Now, the key issues here turn out to be to what extent the agents are what we call “patient” — to what extent do they care about future business versus current business?

And the other is transparency — to what extent can current agents observe what has happened in the past? Whether, for instance, I really have broken my promise in the past or not.

BUMPER: Applications and Empirical Evidence

Finally, we can talk about applications and empirical evidence. One application that people have looked at is to what extent reputations are attached to corporate names and can then be traded in the market for corporate control.

The goal is, here, to try to understand to what extent this motive of trading reputation can explain real-world mergers and acquisitions.

Another application that people have studied is the market for illegal drugs, which is exactly the kind of market in which trust is important because if I’m buying drugs from you, A) I can’t verify on the spot the quality of the product, and B) we can’t write contracts.

And so, this is exactly the kind of market which only works if there’s trust between the buyer and the seller.

But in contrast to other markets, this is a market that the government may want to undermine.
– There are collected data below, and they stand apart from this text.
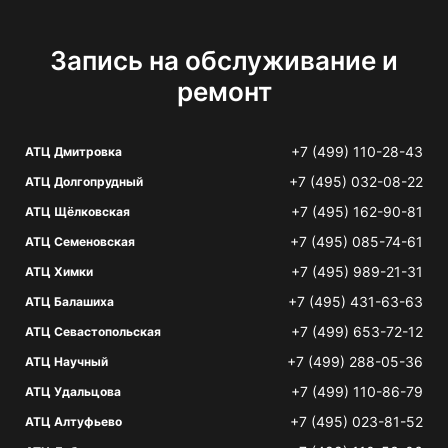
Запись на обслуживание и
ремонт
+7 (499) 110-28-43
АТЦ Дмитровка
+7 (495) 032-08-22
АТЦ Долгопрудный
+7 (495) 162-90-81
АТЦ Щёлковская
+7 (495) 085-74-61
АТЦ Семеновская
+7 (495) 989-21-31
АТЦ Химки
+7 (495) 431-63-63
АТЦ Балашиха
+7 (499) 653-72-12
АТЦ Севастопольская
+7 (499) 288-05-36
АТЦ Научный
+7 (499) 110-86-79
АТЦ Удальцова
+7 (495) 023-81-52
АТЦ Алтуфьево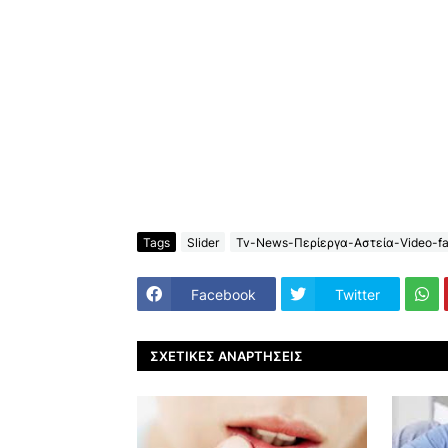
Tags
Slider
Tv-News-Περίεργα-Αστεία-Video-fa
Facebook
Twitter
ΣΧΕΤΙΚΈΣ ΑΝΑΡΤΉΣΕΙΣ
And it may try to undermine it by undermining the trust between buyers and sellers.

And so, then you can ask to what extent you can do that — for instance, by designing sentencing guidelines appropriately.

In terms of historical studies, the most famous are probably by Avner Greif, who looked at trade in the 11th century, a time when the trading partners couldn’t rely on the governments to enforce contracts.

He studied community-enforcement mechanisms that allowed these parties to transact nevertheless. Essentially, if you cheated on a transaction, then you were going to be punished not just by the counterparty of that transaction but by the community at large. And that provided you with incentives not to cheat in the first place.

The most recent studies use big data sets to try to understand reputational incentives in the marketplace.

My office neighbor, Tom Hubbard, for instance, has this really interesting paper about incentives in the market for car repairs — which, again, is a market in which trust is really important because if I, the car repair shop, tell you that you need a repair, you don’t really know whether you need it or you don’t.